I gasped because I had been researching statistics that suggest around 60% of youth leave the church in high school or after. That doesn’t mean all of them never come back, but still I suspected most of the parents sitting in the pews hearing this presentation would have felt left out or unrepresented.
This could well have induced a guilt trip, and my guess is that some parents probably didn’t feel great leaving the church that day.
My recent research with about 100 Chinese Canadian parents suggests 62% of impacted parents were not over the impact of their youth dechurching 10 years later. This is a reality that needs better pastoral care.
Perhaps unintentionally, the presentation supplied a defective or incomplete definition of a successful Christian parent and misrepresented the long-range outcomes of godly parenting. This congregation lost an opportunity to instruct parents on the biblical mandate of parenting and equip them to deal with the risks and probable outcomes of parenting.
The pastor was implying that if a child has stayed in the faith and the Church, and if the child has been successful as a student and in a vocation, then that is an indication of a successful Christian parent.
The pastor appeared to be oblivious of the fact that he was stigmatizing the parents of dechurched children, giving the impression the parents were failures because they had not succeeded in handing on the faith.

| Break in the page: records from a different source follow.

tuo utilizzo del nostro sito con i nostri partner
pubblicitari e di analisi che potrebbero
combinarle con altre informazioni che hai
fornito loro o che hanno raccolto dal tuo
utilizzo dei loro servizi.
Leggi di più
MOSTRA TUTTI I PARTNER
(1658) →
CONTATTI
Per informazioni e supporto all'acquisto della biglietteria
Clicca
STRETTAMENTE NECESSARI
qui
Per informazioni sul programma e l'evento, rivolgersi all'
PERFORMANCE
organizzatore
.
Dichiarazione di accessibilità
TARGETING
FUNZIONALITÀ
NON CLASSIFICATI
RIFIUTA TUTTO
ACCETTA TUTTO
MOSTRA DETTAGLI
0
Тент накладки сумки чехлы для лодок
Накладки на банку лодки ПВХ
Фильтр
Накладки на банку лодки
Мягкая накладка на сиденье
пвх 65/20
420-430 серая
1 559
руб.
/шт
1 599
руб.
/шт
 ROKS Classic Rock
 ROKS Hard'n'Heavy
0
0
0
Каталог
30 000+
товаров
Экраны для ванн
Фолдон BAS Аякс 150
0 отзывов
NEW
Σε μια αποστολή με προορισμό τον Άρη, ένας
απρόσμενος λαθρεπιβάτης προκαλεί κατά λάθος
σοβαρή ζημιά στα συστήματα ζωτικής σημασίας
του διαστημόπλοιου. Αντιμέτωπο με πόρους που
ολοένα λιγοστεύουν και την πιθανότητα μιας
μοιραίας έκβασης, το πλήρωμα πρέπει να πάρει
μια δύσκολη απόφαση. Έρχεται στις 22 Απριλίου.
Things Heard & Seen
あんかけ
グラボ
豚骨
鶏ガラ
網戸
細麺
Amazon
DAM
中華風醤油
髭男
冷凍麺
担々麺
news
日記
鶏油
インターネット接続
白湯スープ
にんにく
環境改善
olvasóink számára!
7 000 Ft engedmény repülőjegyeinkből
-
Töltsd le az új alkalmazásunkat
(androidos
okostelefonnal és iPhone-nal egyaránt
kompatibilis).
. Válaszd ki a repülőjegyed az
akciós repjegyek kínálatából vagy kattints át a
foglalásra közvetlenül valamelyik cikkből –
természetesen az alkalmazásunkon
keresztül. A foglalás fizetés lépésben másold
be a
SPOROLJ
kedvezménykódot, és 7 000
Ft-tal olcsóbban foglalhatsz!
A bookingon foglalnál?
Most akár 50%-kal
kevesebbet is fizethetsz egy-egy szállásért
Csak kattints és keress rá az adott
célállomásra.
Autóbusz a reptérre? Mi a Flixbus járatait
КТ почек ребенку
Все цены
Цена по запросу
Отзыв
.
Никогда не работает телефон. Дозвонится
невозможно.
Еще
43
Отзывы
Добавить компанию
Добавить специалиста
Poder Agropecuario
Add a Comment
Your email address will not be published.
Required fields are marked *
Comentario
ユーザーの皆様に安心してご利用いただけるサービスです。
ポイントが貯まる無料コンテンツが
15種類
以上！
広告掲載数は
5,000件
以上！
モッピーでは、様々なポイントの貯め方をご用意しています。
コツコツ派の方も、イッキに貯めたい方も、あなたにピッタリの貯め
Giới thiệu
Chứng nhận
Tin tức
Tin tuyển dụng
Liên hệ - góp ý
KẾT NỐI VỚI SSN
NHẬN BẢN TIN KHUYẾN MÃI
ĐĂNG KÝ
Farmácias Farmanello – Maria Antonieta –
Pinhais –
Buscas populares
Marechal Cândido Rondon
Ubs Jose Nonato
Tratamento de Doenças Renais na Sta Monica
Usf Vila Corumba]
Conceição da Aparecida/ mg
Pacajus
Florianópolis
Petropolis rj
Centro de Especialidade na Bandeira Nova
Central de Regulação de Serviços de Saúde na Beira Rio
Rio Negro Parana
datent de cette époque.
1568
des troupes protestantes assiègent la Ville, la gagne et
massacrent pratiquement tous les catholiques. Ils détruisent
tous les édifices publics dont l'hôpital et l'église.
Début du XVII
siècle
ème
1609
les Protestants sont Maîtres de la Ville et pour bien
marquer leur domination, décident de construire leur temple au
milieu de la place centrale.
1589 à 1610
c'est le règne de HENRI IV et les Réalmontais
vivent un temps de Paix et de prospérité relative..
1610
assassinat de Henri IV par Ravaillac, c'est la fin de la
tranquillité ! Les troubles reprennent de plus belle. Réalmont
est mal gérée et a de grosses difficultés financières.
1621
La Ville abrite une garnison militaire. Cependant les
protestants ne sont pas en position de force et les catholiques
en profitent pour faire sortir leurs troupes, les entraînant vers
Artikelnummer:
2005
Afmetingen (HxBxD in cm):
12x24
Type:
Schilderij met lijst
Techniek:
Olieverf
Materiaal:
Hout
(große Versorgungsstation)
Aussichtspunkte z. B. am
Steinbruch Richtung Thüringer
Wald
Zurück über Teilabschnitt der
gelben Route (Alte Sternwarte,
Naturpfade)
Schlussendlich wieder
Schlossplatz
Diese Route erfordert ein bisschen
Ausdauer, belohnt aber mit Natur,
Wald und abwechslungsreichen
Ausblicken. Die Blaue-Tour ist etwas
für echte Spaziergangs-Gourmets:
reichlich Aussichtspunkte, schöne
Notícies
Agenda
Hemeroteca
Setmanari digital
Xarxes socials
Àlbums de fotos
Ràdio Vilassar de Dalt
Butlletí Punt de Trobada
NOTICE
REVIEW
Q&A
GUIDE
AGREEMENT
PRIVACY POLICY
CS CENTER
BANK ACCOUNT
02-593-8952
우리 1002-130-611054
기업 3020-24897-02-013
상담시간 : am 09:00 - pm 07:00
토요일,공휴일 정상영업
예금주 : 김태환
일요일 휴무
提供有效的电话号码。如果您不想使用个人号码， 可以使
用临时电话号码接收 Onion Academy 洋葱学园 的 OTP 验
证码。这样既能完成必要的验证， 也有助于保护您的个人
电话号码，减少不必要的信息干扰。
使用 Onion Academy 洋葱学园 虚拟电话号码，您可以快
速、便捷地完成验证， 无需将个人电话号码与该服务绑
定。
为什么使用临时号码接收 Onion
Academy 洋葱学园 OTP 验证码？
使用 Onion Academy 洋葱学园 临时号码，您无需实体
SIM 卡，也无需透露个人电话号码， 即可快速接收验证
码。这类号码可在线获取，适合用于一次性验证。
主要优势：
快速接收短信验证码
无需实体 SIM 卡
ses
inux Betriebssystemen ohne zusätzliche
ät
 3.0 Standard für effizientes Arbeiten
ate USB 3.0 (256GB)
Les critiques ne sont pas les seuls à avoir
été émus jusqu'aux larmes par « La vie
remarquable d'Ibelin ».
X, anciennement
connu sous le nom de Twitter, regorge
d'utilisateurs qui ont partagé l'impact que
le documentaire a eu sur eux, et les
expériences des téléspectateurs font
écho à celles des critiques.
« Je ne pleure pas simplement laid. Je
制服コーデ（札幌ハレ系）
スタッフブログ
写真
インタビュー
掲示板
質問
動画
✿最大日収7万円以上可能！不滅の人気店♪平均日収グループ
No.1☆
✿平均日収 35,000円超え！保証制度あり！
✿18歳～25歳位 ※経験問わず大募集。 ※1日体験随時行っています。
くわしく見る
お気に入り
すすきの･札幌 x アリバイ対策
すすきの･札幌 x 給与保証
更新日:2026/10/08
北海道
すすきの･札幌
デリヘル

Defining successful parenting
Let’s consider this question: Is handing on the faith the biblical definition of a successful parent? What does that say to all the parents who did their best to be an intentional godly parent and yet have kids who don’t go to church? Is the definition of what makes successful parents determined by whether their youth or young adult children stay in the faith or the Church?
Can God never say to such parents, Well done, you good and faithful parent? Can parents be blamed for the rebellion and sin of a youth or young adult?
I want to introduce a better definition of what it means to be a faithful parent. Yes, parenting influence is real, but good, godly parenting is not a guaranteed loyalty program. The outcome is based on the free will of the young adult. Let me make this case by looking at families in the Scriptures.
Biblical examples
We can find examples in Scripture of godly parents who had godly children. Think of Jesse’s son David, who was said to have served God’s purpose (Acts 13:36). Think of Hannah, persistent in her faith and willing to surrender everything to God and seek His will for her son Samuel.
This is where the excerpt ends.